Saved entries:
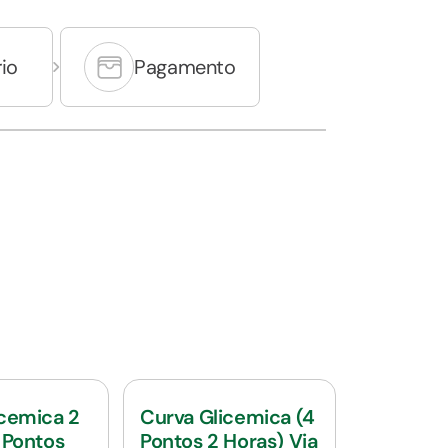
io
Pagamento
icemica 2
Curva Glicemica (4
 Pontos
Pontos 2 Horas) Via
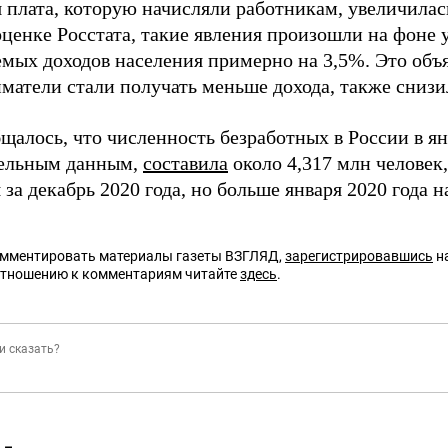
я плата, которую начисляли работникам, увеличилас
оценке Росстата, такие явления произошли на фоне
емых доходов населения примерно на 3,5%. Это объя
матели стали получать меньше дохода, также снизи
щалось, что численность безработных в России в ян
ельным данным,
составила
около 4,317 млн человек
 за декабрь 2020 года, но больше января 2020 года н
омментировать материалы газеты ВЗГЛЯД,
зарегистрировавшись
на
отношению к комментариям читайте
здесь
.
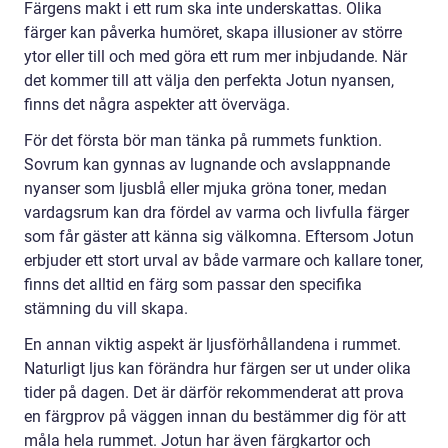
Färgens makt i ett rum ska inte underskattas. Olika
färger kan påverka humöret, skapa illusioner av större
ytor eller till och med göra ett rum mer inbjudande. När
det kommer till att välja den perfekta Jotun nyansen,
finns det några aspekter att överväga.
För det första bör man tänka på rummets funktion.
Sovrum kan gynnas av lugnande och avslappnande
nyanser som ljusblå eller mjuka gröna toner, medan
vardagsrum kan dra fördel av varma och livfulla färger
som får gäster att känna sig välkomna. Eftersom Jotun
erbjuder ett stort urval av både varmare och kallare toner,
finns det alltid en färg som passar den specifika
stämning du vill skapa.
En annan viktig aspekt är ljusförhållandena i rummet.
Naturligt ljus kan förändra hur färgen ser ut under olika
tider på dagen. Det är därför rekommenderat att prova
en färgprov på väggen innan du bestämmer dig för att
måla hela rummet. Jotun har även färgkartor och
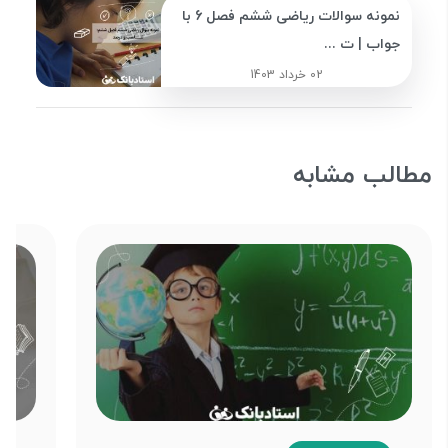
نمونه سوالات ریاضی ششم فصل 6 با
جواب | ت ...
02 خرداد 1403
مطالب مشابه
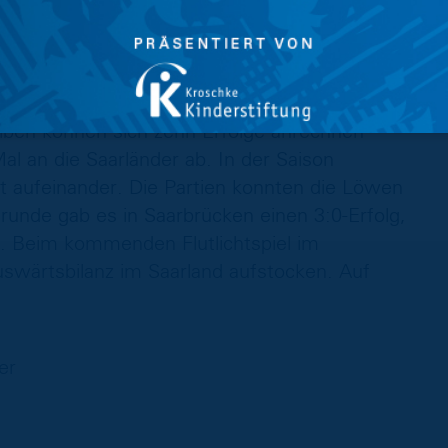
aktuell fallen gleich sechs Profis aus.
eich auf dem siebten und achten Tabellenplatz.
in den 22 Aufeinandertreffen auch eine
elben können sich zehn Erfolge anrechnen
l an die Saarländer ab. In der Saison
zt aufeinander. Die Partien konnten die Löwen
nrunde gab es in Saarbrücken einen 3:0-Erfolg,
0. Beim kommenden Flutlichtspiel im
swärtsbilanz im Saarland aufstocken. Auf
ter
* * *
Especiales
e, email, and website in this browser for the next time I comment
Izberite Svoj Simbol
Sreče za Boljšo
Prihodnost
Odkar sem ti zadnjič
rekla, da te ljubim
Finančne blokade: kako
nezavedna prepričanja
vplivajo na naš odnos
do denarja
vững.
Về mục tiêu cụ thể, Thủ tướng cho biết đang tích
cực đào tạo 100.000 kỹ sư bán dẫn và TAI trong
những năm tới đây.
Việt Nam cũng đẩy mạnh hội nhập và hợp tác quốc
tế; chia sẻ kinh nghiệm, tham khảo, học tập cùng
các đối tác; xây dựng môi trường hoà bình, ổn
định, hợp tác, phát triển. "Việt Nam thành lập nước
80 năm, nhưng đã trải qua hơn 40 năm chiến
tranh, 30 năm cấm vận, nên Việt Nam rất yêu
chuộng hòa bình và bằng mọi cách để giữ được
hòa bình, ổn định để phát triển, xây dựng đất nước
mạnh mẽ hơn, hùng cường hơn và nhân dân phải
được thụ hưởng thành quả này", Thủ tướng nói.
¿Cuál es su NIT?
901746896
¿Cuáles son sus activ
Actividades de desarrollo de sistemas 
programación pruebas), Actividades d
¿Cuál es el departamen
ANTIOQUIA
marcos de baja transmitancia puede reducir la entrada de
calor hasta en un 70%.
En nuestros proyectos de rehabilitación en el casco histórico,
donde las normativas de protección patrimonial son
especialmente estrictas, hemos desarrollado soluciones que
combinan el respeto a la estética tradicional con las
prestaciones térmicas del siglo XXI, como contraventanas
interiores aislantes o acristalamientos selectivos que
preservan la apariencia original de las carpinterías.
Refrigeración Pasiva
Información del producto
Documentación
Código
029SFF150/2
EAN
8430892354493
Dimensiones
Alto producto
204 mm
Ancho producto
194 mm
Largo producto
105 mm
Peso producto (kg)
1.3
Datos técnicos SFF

[Instructions for the task] Of the lines above, copy only those from the one holding "det kommer till" to the one holding "مطالب مشابه", both included, and exclude every image.

[Written answer]
det kommer till att välja den perfekta Jotun nyansen,
finns det några aspekter att överväga.
För det första bör man tänka på rummets funktion.
Sovrum kan gynnas av lugnande och avslappnande
nyanser som ljusblå eller mjuka gröna toner, medan
vardagsrum kan dra fördel av varma och livfulla färger
som får gäster att känna sig välkomna. Eftersom Jotun
erbjuder ett stort urval av både varmare och kallare toner,
finns det alltid en färg som passar den specifika
stämning du vill skapa.
En annan viktig aspekt är ljusförhållandena i rummet.
Naturligt ljus kan förändra hur färgen ser ut under olika
tider på dagen. Det är därför rekommenderat att prova
en färgprov på väggen innan du bestämmer dig för att
måla hela rummet. Jotun har även färgkartor och
نمونه سوالات ریاضی ششم فصل 6 با
جواب | ت ...
02 خرداد 1403
مطالب مشابه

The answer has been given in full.